Si je suis, moi et ma famille, largement à l’abri de ces péripéties futures et que je me laisse endormir par la chansonnette selon laquelle les autres n'ont qu'à se lever tôt le matin pour atteindre mon niveau de sécurité, pourquoi donc est-ce que je changerais quoi que ce soit à mes priorités qui me réussissent si bien?
Quelle raison me ferait vouloir contribuer aux nécessités que tu décris fort justement?
Ton approche est très rationnelle pour qui partage tes buts.
Pour qui n'a de but que la protection de lui-même et des siens, le risque est grand de préférer les actions simples et efficaces de pure compétition, conformément aux règles en vigueur.
Tu considère sans l'établir que l'on est engagé dans un effort commun pour la résolution d'un problème identifié. Ce n'est pas la situation réelle.
Je reprend ton image du pare-choc que je trouve intéressante.
En effet, si les voitures ne disposaient pas de pare-choc mais qu'en son lieu et place se trouvait le siège du conducteur, il est certain que moins de piétons seraient blessés et il serait inutile d'imposer des limitations de vitesse.
De même, si au lieu d'être obligatoires les assurances automobiles étaient interdites beaucoup de conducteurs seraient tentés de redoubler de prudence ou même renonceraient à conduire pour ne pas s'exposer à la ruine totale de leur vie que provoquerait un accident avec d'importants dégâts corporels chez un tiers.

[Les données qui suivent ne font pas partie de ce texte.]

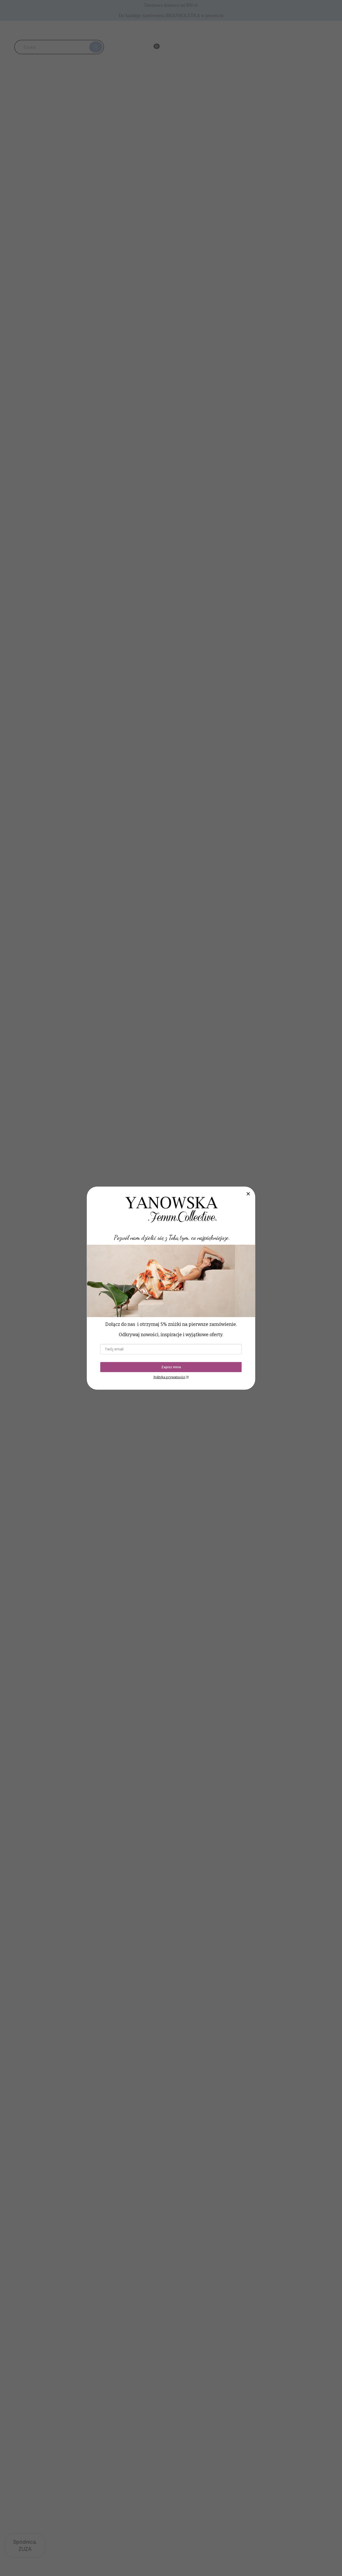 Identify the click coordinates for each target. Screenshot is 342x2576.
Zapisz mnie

Contrairement à ce qu'on croit, selon ces exemples, notre système de société ne nous encourage pas à prendre des risques mais au contraire à exposer nos prochains.
Notre éducation nous a habitué à ne rien voir d'anormal dans ce fait et à le considérer comme naturel.
Cette habitude du parapluie (abris pour moi, goutes pour les autres) ne nous a pas du tout préparé à ce à quoi nous devrions faire face.
Il est possible que ta façon d'exposer les choses soit une version très élargie et que la mienne focalise sur quelques détails auxquels je suis sensible et qu'à ce titre je m'expose à envisager des "objectifs erronés". Mais nous ne comprenons les choses que par ce que nous avons expérimenté (ce qui n'exclue pas, mais dans une moindre mesure, ce que nous entendons ou lisons)(et ce qui n'implique pas du tout que nous tirions les conclusions les plus justes de nos expériences). In peut craindre que chacun se trouve dans ce même isolement.
"les puissants, c'est nous" ne me rassure donc pas du tout (encore que mon état d'esprits n'est pas à proprement parler l'inquiétude) pour cette raison sur laquelle je butte sans cesse : pour faire quoi? Si tu me donne la toute-puissance, je n'ai toujours pas le droit de décider à la place de tous les autres quelle solution a quel problème. Préalablement au pouvoir il me faut le savoir. Pas seulement de dans son sens absolu mais aussi dans le sens de connaître ce que veulent les autres et ce qui est "bon".
C'est dit de façon très enfantine, mais il me semble que ce problème là suffit à générer tous les blocages que l'égoïsme ou simplement la culture du parapluie ne verrouillent pas déjà. Mais surtout, à mon avis, ce problème là est certain alors que les deux autres ne sont que possibles.